Je marque un temps pour savourer la petite musique de nuit qui chante en mon cœur.
L’allégresse. Alléluia ! Bien mené, Sana ! First bourre ! T’es digne de ta légende.
— Tu es certain qu’il s’agissait vraiment de Maud ?
— Certain, bien qu’elle ait battu à mort le lendemain, au Bar Aka, quand je lui ai fait la remarque…
— Elle a nié ?
— Je lui ai dit : « Dis donc, t’éclaboussais vachement, hier soir, devant le Colisée, avec ton pigeon grand luxe. » Elle a haussé les épaules et m’a dit : « Ça va pas, la tête ! » J’ai pas insisté, faut t’êt’ corrèque. Mais je suis certain de ce que j’avais vu…
— La bagnole, c’était quoi comme nationalité ?
— Je sais pas. Un drapeau que j’ai pas l’habitude…
— Tu te rappelles ses couleurs ?
— Facile : une bande rouge, une bande blanche, une bande rouge.
Je sonde mes souvenirs. Ne vois pas.
Mais verrai bientôt.
14
L’Autriche ! répond Mathias sans coup férir.
Je contrôle, par acquit de conscience professionnelle sur le Larousse. Oui, c’est bien l’Autriche, la bande horizontale blanche entre deux bandes rouges.

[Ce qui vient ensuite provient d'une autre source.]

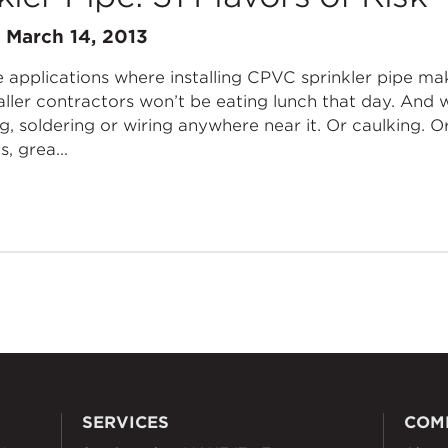
n
March 14, 2013
 applications where installing CPVC sprinkler pipe mak
aller contractors won’t be eating lunch that day. And 
ng, soldering or wiring anywhere near it. Or caulking. O
, grea...
SERVICES
COM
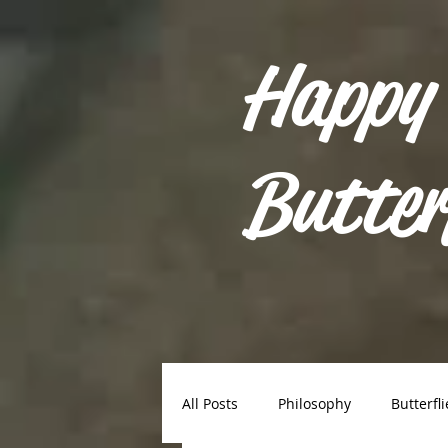
Happy
Butter
All Posts
Philosophy
Butterfli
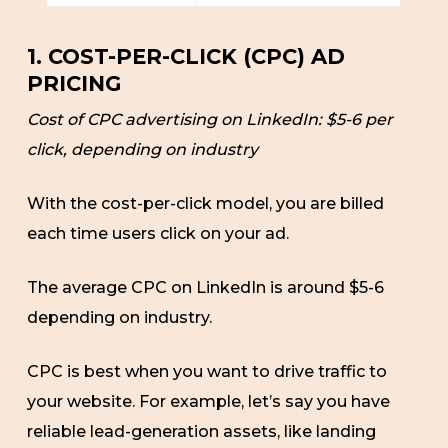
1. COST-PER-CLICK (CPC) AD
PRICING
Cost of CPC advertising on LinkedIn: $5-6 per
click, depending on industry
With the cost-per-click model, you are billed
each time users click on your ad.
The average CPC on LinkedIn is around $5-6
depending on industry.
CPC is best when you want to drive traffic to
your website. For example, let’s say you have
reliable lead-generation assets, like landing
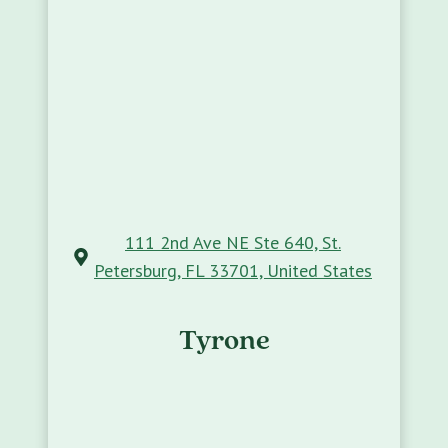
111 2nd Ave NE Ste 640, St.
Petersburg, FL 33701, United States
Tyrone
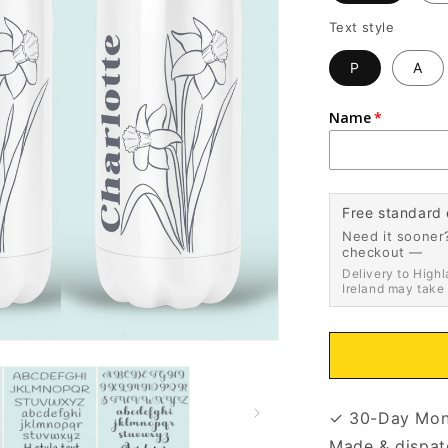
Text style
P
A
Name
Free standard 
Need it sooner?
checkout —
Delivery to Highl
Ireland may take
✓ 30-Day Mon
Made & dispat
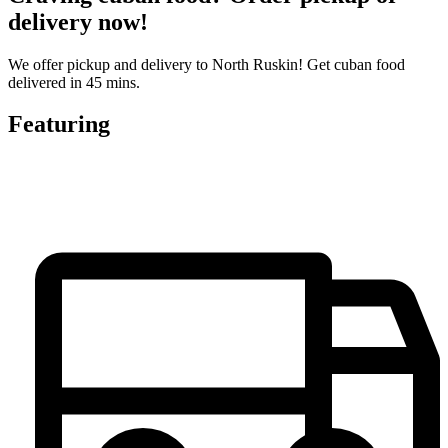
delivery now!
We offer pickup and delivery to North Ruskin! Get cuban food
delivered in 45 mins.
Featuring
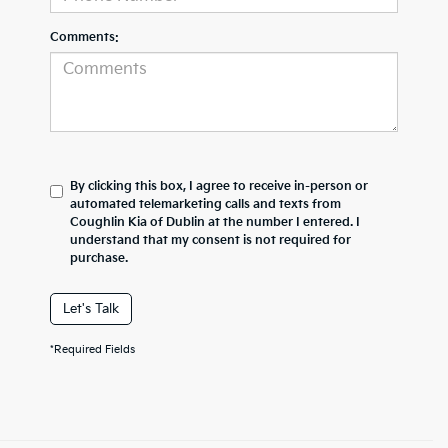
Comments:
By clicking this box, I agree to receive in-person or
automated telemarketing calls and texts from
Coughlin Kia of Dublin at the number I entered. I
understand that my consent is not required for
purchase.
Let's Talk
*Required Fields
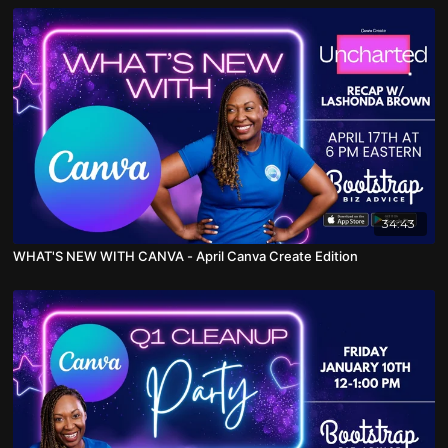
34:43
WHAT'S NEW WITH CANVA - April Canva Create Edition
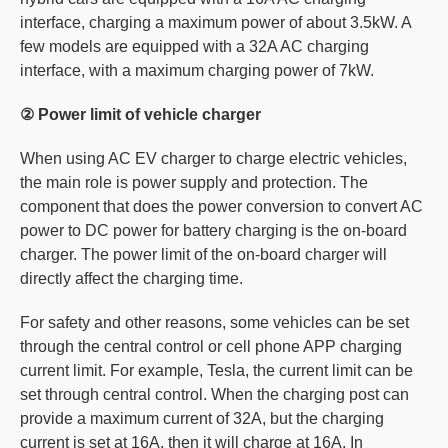
interface, charging a maximum power of about 3.5kW. A
few models are equipped with a 32A AC charging
interface, with a maximum charging power of 7kW.
② Power limit of vehicle charger
When using AC EV charger to charge electric vehicles,
the main role is power supply and protection. The
component that does the power conversion to convert AC
power to DC power for battery charging is the on-board
charger. The power limit of the on-board charger will
directly affect the charging time.
For safety and other reasons, some vehicles can be set
through the central control or cell phone APP charging
current limit. For example, Tesla, the current limit can be
set through central control. When the charging post can
provide a maximum current of 32A, but the charging
current is set at 16A, then it will charge at 16A. In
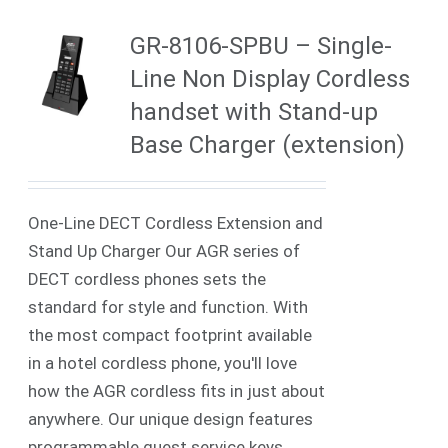
GR-8106-SPBU – Single-
Line Non Display Cordless
handset with Stand-up
Base Charger (extension)
One-Line DECT Cordless Extension and
Stand Up Charger Our AGR series of
DECT cordless phones sets the
standard for style and function. With
the most compact footprint available
in a hotel cordless phone, you'll love
how the AGR cordless fits in just about
anywhere. Our unique design features
programmable guest service keys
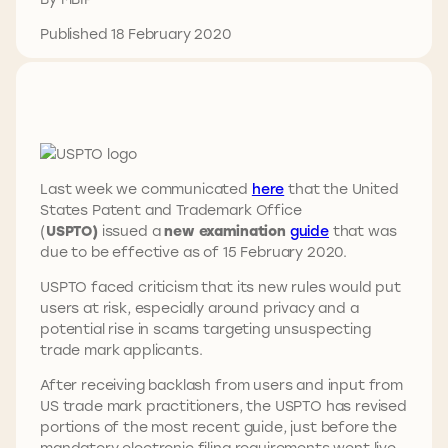
Published 18 February 2020
Last week we communicated
here
that the United
States Patent and Trademark Office
(
USPTO)
issued a
new examination
guide
that was
due to be effective as of 15 February 2020.
USPTO faced criticism that its new rules would put
users at risk, especially around privacy and a
potential rise in scams targeting unsuspecting
trade mark applicants.
After receiving backlash from users and input from
US trade mark practitioners, the USPTO has revised
portions of the most recent guide, just before the
mandatory electronic filing requirements went live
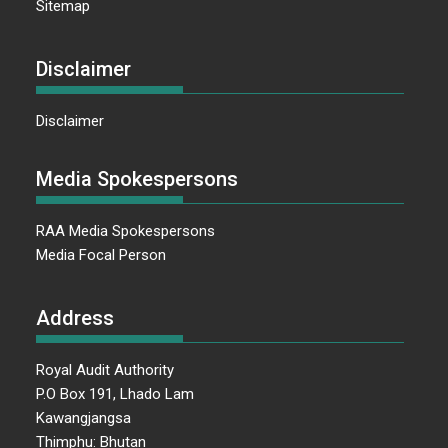
Sitemap
Disclaimer
Disclaimer
Media Spokespersons
RAA Media Spokespersons
Media Focal Person
Address
Royal Audit Authority
P.O Box 191, Lhado Lam
Kawangjangsa
Thimphu: Bhutan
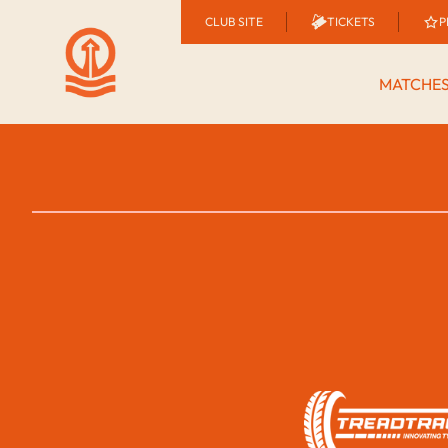
CLUB SITE
TICKETS
P
MATCHE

Chose extra-surprenante, Pinaud fume une vraie cigarette, entière, lisse, dodue.
— Il n’est venu personne ? m’étonné-je, en constatant le calme de l’agence.
— Non. La petite n’a pas dû prévenir encore la police. Je pense qu’elle sera rentrée chez son père.
Par référence, Bérurier se met à fredonner Les Matelassiers. Mathias attend, dans un fauteuil, les jambes croisées, et ses mains croisées sur son genou supérieur. Il rêvasse.
Puis dit :
— Ces deux cadavres, il va falloir en faire quelque chose, vous ne croyez pas, patron ?
Je moussarde.
— Beuh, le premier, celui de Julie, j’en fais cadeau à l’institut médico-légal. Quant au « nôtre », il va falloir s’en débarrasser si nous voulons éviter de graves complications.
— La malle sanglante ? informe le Gros.
— Je ne vois pas d’autre solution. Et cette nuit même, mon chéri. Tu vas faire un beau paquet de Kimkonssern et aller le déposer « en un sac en Seine », comme chante Brassens.